Treat your ingredients with care...
- Shrimp — Make sure to use fresh shrimp for the best flavor and texture. If using frozen shrimp, thaw them completely before cooking.
- Jalapeno pepper — Adjust the amount of jalapeno pepper according to your desired level of spiciness. Remove the seeds for a milder heat.
Tips & Tricks
- For an extra kick of heat, add a few dashes of hot sauce to the dish.
- Serve the Shrimp Creole with a side of crusty bread to soak up the flavorful sauce.
- Feel free to customize the recipe by adding other seafood, such as crab or crawfish, for a seafood medley.
- If you prefer a thicker sauce, you can mix a tablespoon of cornstarch with water and add it to the skillet during the last few minutes of cooking.

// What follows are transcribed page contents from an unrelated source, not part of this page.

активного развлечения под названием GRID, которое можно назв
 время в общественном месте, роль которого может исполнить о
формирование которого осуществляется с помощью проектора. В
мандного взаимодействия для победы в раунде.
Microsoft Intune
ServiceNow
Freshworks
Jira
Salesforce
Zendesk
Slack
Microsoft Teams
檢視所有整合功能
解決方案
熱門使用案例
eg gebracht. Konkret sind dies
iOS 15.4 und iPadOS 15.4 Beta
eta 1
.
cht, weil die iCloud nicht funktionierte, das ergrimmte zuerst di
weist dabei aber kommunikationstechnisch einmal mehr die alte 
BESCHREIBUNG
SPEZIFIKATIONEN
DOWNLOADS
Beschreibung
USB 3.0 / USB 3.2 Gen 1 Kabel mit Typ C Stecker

- Leftovers can be stored in an airtight container in the refrigerator for up to 3 days.
Serving advice
Serve the Shrimp Creole over a bed of fluffy white rice to soak up the delicious sauce. Garnish with fresh thyme leaves and chopped parsley for a pop of color and added freshness.
Presentation advice
Present the Shrimp Creole in a shallow bowl, allowing the vibrant colors of the dish to shine through. Place a mound of white rice in the center and spoon the shrimp and sauce around it. Garnish with a sprig of fresh thyme and a sprinkle of chopped parsley.